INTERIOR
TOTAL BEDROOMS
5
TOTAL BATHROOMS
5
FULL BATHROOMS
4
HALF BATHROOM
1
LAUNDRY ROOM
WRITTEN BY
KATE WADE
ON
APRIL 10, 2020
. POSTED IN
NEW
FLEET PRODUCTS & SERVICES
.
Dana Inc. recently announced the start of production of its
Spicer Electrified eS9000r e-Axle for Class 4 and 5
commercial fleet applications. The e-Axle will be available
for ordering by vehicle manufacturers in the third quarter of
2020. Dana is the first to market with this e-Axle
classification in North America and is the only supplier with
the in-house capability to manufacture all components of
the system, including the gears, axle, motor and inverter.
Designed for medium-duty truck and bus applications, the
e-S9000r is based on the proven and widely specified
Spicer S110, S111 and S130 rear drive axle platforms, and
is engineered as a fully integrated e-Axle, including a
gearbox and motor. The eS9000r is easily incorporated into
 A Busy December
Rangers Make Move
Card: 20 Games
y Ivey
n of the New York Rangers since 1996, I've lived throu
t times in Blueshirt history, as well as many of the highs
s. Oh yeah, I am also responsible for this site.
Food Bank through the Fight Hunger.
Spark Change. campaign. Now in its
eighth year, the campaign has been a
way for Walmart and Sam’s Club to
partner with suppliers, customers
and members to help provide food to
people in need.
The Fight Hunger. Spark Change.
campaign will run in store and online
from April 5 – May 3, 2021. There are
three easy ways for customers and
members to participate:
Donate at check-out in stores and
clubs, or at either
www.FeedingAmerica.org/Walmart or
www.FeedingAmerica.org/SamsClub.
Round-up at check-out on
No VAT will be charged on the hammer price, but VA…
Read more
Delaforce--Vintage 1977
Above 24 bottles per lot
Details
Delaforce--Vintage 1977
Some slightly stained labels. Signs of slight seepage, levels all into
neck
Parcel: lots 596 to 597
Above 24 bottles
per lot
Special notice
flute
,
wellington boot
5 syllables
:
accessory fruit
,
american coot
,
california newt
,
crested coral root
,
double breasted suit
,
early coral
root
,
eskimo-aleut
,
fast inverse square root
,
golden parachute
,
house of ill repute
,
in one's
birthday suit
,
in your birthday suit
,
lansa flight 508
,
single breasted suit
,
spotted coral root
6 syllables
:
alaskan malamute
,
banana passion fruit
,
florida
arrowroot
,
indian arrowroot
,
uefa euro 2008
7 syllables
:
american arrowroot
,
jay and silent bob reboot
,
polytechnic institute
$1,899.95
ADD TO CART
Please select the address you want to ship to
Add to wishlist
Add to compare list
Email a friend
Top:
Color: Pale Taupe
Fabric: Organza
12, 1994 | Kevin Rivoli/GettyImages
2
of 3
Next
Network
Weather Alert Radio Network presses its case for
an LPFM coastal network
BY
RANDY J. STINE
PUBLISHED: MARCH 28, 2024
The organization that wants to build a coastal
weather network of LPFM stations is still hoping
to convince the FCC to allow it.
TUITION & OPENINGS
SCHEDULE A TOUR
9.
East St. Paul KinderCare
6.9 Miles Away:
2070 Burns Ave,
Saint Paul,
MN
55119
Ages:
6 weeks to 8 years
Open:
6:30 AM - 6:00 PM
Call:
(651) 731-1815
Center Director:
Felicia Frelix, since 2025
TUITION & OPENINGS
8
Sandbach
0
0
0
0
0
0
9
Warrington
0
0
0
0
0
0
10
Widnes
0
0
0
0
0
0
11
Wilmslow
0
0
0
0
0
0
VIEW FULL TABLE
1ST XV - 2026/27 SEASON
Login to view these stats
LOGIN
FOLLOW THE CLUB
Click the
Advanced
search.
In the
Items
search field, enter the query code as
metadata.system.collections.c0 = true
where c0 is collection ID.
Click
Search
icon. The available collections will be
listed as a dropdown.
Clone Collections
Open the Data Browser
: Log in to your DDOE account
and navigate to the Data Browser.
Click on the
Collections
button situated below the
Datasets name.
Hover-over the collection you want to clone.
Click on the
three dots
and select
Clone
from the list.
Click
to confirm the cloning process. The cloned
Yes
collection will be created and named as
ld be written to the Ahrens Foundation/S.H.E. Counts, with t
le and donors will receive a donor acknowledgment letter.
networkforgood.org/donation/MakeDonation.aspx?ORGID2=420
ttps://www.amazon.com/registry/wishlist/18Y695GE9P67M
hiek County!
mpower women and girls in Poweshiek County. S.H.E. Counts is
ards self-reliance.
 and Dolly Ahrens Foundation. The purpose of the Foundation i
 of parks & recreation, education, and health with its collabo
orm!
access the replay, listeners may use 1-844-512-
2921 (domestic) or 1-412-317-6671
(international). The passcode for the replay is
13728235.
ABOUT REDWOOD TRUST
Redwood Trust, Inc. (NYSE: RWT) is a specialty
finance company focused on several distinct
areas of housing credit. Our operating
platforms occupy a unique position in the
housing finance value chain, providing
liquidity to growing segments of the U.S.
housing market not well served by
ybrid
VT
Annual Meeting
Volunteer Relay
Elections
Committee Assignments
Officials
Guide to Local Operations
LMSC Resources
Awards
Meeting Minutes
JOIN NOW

........

**TASK OBJECTIVE**
Pick every line of the data that includes the string "three".

**OUTPUT OF THE EXERCISE**
three easy ways for customers and
three dots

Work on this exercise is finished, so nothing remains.